Recently I found myself with a website (Prestashop e-commerce on a Centos PHP-FPM /Apache / MySql machine ) that was down and not responding to web requests.
After investigation, issue was due to an API call made with php-curl towards an endpoint that was temporarily offline, inside an application PHP file that was recalled in all pages of the website.
The cURL call had been wrongly made without a CURLOPT_TIMEOUT_MS settings, so users visiting my website filled rapidly the maximum number of php connections, blocking the php-fpm processes and preventing my server to receive other incoming connections.

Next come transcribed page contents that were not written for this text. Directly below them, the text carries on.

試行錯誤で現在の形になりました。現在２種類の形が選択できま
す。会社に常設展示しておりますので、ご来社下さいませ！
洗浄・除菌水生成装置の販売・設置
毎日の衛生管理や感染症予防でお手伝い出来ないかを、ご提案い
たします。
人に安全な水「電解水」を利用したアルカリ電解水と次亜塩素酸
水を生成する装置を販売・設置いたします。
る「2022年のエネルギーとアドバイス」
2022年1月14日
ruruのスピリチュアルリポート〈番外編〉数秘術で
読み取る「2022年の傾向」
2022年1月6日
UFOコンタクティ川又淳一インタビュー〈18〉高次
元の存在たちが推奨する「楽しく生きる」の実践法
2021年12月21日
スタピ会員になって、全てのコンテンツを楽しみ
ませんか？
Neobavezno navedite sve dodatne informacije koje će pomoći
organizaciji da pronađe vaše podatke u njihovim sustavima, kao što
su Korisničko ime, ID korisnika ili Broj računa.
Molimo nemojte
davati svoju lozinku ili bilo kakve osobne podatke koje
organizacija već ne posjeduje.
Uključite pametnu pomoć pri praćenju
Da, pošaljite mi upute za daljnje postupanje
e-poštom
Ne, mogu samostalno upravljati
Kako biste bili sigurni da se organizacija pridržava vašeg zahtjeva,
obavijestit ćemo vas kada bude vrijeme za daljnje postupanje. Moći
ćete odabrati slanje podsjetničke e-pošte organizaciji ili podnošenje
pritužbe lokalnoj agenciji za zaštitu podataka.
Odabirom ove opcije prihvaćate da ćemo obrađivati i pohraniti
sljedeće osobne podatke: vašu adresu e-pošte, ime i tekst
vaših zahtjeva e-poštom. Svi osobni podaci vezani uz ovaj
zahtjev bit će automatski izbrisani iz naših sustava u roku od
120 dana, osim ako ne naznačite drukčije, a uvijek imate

I wonder if one can quickly and effectively prevent / identify such a problem "in production" from the terminal if it happens again (especially to quickly understand which is the blocked endpoint or identify the file from which the script that blocked the server is generated), since in my case I had to check the issue at "application level" rather than from server since :
- launching "top" the server shows the list of blocked php-fpm processes without any additional information to understand the problem (also server load average was about 0.00 since there's was almost no activity due to stuck connections).
- Launching "netstat -nputw" show me a lot of internal connections in TIME_WAIT status, but again no information about the outage "culprit" (could I see the endpoint called up by php-curl with netstat or a similar network command ?)
- Launching a "strace" of the php-fpm processes I see a lot of involved files, but this is not very helpful since the site, with average traffic, opens dozens and dozens of files.
- The webserver logs only informed me of timeout connections to web resources, but not of the script containing the problematic cURL call.
Thanks for your help.